Pièce sombre, ambiance pesante où on entendrait une mouche voler, une dizaine de personnes en plein travail à contrôler des écrans. Le ton est donné. Pourtant, on se croirait comme à la maison avec des sièges et des écrans. Manque juste la bière. Vu que tout le monde s’improvise sélectionneur d’une équipe de football, tout le monde doit pouvoir être directeur de course. Si vous croyez cela, alors il faut arrêter tout de suite…

On s’est dit que pour perdre notre virginité, une course de Blancpain GT Sports Club serait suffisante avec 29 concurrents en piste. Il faut déjà s’assurer que tous les concurrents partent en piste au bon moment, que la voie des stands soit dégagée, que les membres d’équipes quittent la grille en temps et en heure. C’est ensuite que les choses s’accélèrent avec un rythme cardiaque qui monte au moment de lâcher les GT après avoir contrôlé une dernière fois que le plateau était suffisamment compact. Tout se passe sans encombre et tout le monde part pour 20 minutes même si trois pilotes coupent une chicane.

On se dit que le plus dur est fait mais peu de temps après deux Ferrari de la même équipe s’accrochent. Et là tout s’accélère… Les deux GT3 restent immobilisées sur la piste, les autres pilotes poursuivent leur route.
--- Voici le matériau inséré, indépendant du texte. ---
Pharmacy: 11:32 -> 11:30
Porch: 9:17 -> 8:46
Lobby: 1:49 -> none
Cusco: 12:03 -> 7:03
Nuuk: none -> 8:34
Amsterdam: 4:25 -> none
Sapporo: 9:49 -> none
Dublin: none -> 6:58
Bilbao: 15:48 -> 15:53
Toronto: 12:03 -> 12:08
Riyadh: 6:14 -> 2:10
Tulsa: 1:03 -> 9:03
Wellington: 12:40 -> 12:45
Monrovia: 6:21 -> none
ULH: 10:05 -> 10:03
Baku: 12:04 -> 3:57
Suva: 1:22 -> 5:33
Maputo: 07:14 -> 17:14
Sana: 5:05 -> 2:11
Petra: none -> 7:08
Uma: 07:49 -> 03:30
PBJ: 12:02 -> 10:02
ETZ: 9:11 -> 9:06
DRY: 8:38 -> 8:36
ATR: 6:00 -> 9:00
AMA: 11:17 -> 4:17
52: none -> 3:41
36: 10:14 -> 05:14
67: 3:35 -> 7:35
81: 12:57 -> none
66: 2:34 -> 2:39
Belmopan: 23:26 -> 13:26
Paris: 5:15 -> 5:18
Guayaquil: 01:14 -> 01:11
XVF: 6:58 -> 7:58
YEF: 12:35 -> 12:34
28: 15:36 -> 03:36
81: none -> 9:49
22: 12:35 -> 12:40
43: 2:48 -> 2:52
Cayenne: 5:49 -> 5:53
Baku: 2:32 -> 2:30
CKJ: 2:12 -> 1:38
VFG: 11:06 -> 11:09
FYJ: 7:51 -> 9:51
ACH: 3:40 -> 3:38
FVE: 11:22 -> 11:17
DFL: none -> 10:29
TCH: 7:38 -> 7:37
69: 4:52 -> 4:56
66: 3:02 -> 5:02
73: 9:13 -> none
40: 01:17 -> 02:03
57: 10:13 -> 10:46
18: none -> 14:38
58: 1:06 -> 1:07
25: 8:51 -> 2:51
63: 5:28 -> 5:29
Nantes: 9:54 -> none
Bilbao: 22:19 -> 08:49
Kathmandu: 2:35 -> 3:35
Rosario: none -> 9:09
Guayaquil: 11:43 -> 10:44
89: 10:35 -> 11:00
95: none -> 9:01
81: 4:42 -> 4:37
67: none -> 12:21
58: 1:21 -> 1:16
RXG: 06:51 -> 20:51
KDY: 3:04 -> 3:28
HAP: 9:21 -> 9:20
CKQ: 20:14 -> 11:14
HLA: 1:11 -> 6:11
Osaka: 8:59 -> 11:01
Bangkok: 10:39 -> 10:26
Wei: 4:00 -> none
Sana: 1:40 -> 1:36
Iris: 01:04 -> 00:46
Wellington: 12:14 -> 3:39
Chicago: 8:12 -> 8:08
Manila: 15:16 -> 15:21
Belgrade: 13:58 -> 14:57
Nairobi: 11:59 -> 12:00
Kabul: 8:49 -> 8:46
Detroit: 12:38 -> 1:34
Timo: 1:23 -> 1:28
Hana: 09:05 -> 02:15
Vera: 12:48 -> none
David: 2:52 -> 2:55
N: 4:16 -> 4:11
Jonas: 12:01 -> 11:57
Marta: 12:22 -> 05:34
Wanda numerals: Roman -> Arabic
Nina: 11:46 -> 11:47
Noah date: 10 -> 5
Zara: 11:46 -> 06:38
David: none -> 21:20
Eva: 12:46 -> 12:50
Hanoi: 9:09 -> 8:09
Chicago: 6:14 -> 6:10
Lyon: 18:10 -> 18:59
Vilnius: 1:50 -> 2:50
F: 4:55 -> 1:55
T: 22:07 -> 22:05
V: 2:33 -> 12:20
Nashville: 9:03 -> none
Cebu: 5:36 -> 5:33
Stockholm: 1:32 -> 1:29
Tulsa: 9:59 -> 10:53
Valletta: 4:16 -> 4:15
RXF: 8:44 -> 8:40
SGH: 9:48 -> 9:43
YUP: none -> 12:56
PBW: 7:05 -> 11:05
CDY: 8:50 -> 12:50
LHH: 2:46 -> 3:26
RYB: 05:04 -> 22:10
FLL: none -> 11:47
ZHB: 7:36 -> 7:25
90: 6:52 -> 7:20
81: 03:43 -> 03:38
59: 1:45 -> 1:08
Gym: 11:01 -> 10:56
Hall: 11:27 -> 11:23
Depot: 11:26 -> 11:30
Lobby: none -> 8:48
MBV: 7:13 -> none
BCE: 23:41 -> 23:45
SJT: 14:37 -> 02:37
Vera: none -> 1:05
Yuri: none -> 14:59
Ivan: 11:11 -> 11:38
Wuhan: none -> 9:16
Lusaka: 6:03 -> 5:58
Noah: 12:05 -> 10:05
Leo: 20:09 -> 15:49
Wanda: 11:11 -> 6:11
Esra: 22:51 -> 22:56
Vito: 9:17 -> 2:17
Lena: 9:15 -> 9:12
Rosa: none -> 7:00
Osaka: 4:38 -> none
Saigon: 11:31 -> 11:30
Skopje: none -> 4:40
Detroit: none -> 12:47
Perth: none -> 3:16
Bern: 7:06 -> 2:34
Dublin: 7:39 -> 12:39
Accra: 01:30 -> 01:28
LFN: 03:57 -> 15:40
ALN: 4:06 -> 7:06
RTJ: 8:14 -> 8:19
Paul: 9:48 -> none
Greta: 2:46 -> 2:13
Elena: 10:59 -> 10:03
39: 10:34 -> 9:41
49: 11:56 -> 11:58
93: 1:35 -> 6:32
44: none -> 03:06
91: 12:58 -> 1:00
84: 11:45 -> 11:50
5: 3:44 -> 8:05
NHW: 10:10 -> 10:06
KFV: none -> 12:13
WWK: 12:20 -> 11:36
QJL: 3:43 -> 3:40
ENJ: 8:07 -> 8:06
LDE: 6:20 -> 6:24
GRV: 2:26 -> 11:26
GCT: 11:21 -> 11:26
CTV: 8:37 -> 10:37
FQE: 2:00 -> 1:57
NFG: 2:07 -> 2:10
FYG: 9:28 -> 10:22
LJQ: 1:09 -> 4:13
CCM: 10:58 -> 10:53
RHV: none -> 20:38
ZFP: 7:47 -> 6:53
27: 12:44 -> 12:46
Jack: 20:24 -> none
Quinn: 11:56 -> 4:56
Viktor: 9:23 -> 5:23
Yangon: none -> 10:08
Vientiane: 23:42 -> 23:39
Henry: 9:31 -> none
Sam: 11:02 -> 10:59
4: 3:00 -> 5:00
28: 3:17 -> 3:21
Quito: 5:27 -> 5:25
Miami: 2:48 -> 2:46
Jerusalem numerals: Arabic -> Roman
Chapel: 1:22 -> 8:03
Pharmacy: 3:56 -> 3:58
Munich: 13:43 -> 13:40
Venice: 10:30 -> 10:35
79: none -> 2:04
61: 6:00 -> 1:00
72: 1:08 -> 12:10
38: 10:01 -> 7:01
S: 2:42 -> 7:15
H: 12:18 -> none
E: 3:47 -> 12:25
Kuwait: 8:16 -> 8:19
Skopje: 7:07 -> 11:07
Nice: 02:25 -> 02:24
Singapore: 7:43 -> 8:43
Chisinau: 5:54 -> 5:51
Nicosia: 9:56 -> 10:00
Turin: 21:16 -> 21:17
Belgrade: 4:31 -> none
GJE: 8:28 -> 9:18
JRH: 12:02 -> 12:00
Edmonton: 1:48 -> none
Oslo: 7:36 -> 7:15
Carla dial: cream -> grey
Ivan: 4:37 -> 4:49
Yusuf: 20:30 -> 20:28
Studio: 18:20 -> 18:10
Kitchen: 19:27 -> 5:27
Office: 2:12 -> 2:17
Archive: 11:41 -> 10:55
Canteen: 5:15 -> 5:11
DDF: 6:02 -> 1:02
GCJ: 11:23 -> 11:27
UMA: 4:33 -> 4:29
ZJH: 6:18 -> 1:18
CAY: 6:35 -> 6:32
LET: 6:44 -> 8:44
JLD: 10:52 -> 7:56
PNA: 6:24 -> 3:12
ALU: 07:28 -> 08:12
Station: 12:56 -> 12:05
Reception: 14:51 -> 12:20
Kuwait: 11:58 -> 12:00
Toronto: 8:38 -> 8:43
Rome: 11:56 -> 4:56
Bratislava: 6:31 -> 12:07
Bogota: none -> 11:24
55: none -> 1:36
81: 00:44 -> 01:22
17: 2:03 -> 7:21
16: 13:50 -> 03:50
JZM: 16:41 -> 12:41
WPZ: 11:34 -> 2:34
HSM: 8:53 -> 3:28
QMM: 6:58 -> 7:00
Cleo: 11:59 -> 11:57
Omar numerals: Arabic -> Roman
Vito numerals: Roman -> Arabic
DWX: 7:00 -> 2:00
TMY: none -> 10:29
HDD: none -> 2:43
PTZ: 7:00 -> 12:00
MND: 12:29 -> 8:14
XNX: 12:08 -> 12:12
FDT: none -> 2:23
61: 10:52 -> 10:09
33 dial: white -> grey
La décision doit être rapide et proportionnée à la situation.

En quelques secondes, Alain Adam et son équipe sortent le Full Course Yellow, convoquent le team manager de l’équipe, revisionnent les images au ralenti pour donner une pénalité, évacuent les autos accidentées. Laurent Voogt, directeur de course adjoint, et Patrice Goueslard, race adviser, passent au crible les images au ralenti. Le team manager arrive en direction de course pour s’excuser de la bévue d’un de ses pilotes. Tout rentre dans l’ordre sachant qu’il a fallu pénaliser dans le même temps les trois pilotes qui avaient court-circuité la chicane plus tôt dans la course. L’équipe Blancpain GT Series est assistée par un directeur de course local, un responsable des images, sans oublier une relation permanente avec les commissaires présents en bord de piste. Le reste de la course sera nettement plus calme.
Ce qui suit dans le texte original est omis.